O Sr. Juiz pronunciou-se sobre as nulidades arguidas, da seguinte forma:
“Suscitou o Sr. administrador da insolvência recorrente, nas alegações de recurso, a questão da nulidade do despacho de destituição, por extemporaneidade, por não ter sido precedido da audição do devedor, porque a notificação dirigida aos membros da comissão de credores foi efetuada em pessoa diversa e por excesso de pronúncia.
Apreciando e decidindo (art. 617.º/1 do CPC):
Quanto à invocada extemporaneidade, crê-se que a arguição é manifestamente improcedente, porquanto o prazo previsto no art. 156.º do CPC, de dez ou dois dias para que sejam proferidos os despachos, conta-se, como é evidente, desde a data em que o processo é concluso para o efeito pela secção.
Ora, o despacho de destituição foi proferido na mesma data em que o processo foi apresentado pela secção para o efeito.
Acresce que não existe a figura do despacho extemporâneo causador de nulidade, visto que, como é também evidente, mesmo que proferido para além do prazo legal – o que, como se viu, não sucedeu in casu – o despacho continua a ser válido e eficaz.
Em relação à notificação dos membros da comissão de credores prevista no art. 56.º do CIRE, foi feita corretamente pela secção, na pessoa dos mandatários judiciais das partes, em cumprimento do disposto no art. 247.º/1 do CPC, pois a notificação dos despachos e o exercício dos direitos processuais dos credores competem aos seus mandatários judiciais, e não aos representantes designados nos termos do art. 66.º/4 do CIRE para participar nas reuniões da comissão.
Quanto à audição do devedor, causa no mínimo estranheza que, após notificação do despacho sobre a eventualidade da destituição, o Sr. administrador da insolvência nada tenha dito, para agora invocar nulidade pela falta de notificação a outrem, sendo manifesto, pois, que carece de legitimidade para o efeito.
Por outro lado, qualquer irregularidade a esse respeito, a ter existido, ficou logo sanada com a notificação do despacho de destituição ao devedor, sem que nada por ele tivesse sido suscitado (cfr. arts. 197.º/1 e 199.º/1 do CPC).
No que concerne, finalmente, à questão do excesso de pronúncia, crê-se que é também manifestamente improcedente, quer porque, no essencial, a decisão de destituição foi baseada nos factos constantes da advertência anterior, embora nesta fosse impossível adivinhar que comportamento subsequente tomaria o Sr. administrador da insolvência, quer porque no processo de insolvência rege o princípio do inquisitório nos termos previstos no art. 11.º do CIRE.

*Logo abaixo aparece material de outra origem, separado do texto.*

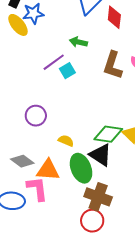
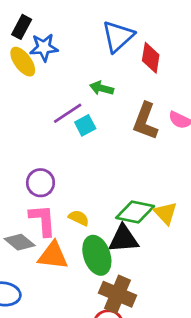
black triangle: (100, 155) -> (123, 239), turned -40
pink L-shape: (37, 189) -> (43, 220), moved

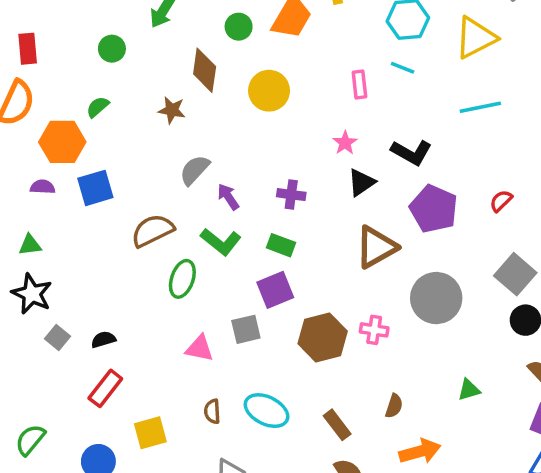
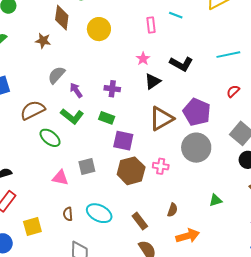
cyan line: (480, 107) -> (228, 55), moved
purple pentagon: (434, 209) -> (197, 112), moved
green ellipse: (182, 279) -> (50, 138), turned -70
purple square: (275, 290) -> (123, 141), moved, turned 35

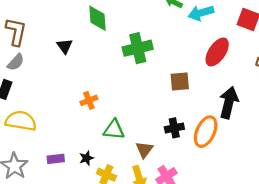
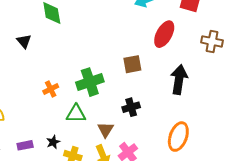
green cross: (138, 48) -> (90, 82), moved
orange ellipse: (206, 132) -> (178, 137), moved

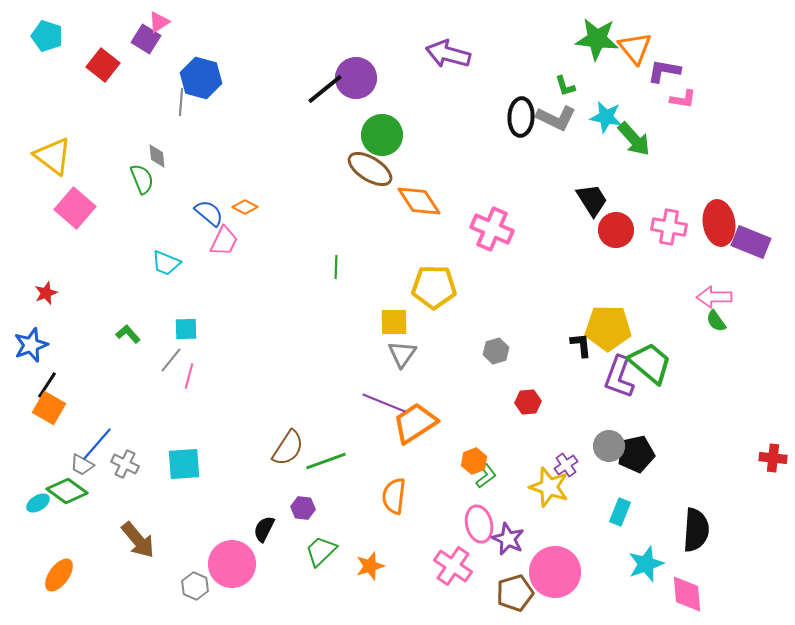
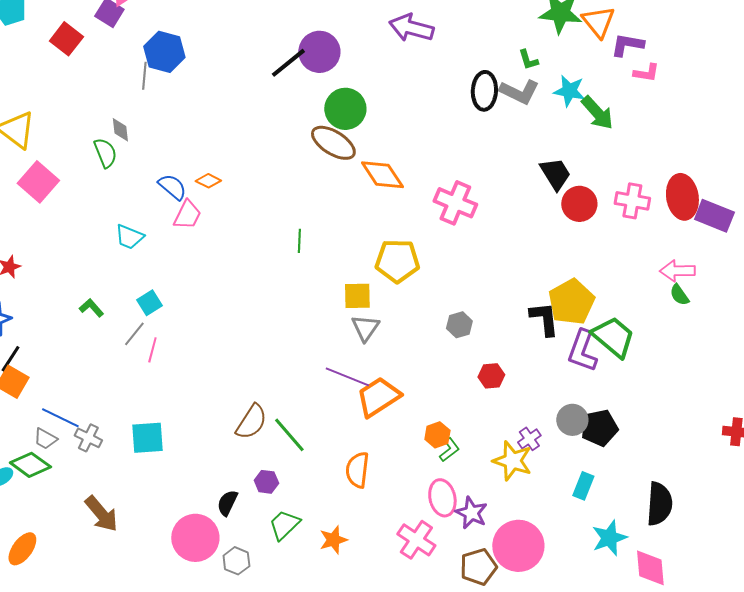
yellow pentagon: (608, 328) -> (571, 302), turned -30
cyan square: (186, 329) -> (149, 303), turned -30
black L-shape: (581, 345) -> (544, 319), size x1.4
blue line: (97, 444) -> (60, 418), turned 75
green line: (326, 461) -> (289, 435), turned 69
gray hexagon: (195, 586) -> (236, 561), moved

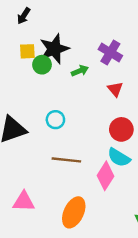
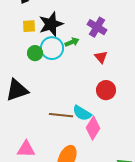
green circle: (42, 65) -> (35, 53), moved
cyan circle: (55, 120) -> (52, 48), moved, size x1.5
cyan semicircle: (119, 157) -> (82, 113), moved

Pelo exposto, julgo não verificadas as nulidades arguidas pelo recorrente, sem prejuízo da decisão do recurso.
Notifique.
Não foram apresentadas contra-alegações.
Colhidos os vistos, cumpre apreciar e decidir.

II-OBJETO DO RECURSO:
Resulta do disposto no art.º 608.º, n.º 2, do Código de Processo Civil, aqui aplicável ex vi do art.º 663.º, n.º 2, e 639.º, n.º 1 a 3, do mesmo Código, que, sem prejuízo das questões de conhecimento oficioso, o Tribunal só pode conhecer das questões que constem nas conclusões que, assim, definem e delimitam o objeto do recurso.
As questões a apreciar, delimitadas pelas conclusões do recurso, são as seguintes:
-questão prévia da eventual suspensão dos autos de recurso;
-nulidade do despacho recorrido e,
-(in)existência de justa causa para a destituição doa apelante do cargo de administrador da insolvência.

III-FUNDAMENTAÇÃO:
Dão-se aqui por reproduzidos os atos processuais mencionados no relatório.

IV-APLICAÇÃO DO DIREITO
4.1 Questão prévia: da eventual suspensão do recurso.

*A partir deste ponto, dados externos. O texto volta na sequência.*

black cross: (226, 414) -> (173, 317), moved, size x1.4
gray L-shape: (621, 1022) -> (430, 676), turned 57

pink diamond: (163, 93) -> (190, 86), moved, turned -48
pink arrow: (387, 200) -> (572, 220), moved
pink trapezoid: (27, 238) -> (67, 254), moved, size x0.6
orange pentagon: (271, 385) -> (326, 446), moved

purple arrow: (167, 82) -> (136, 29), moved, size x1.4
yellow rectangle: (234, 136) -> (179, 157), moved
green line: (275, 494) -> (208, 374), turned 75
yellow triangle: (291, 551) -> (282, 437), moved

Entende o recorrente que este recurso deva ficar suspenso, por ter suscitado questões no processo, que por se tratar de questões prejudiciais ao conhecimento do presente recurso, implicam a sua suspensão ao abrigo do art. 272º do CPC.
Compulsados os autos constata-se que o Recorrente, notificado do despacho de destituição, veio invocar a sua nulidade, junto do tribunal de primeira instância, alegando em suma que o despacho é extemporâneo e que não foi precedido da audição do devedor, acrescendo que a notificação dirigida aos membros da comissão de credores foi efetuada em pessoa diversa e ainda que não foi notificado para se pronunciar relativamente a todas as questões que serviram de fundamento á destituição.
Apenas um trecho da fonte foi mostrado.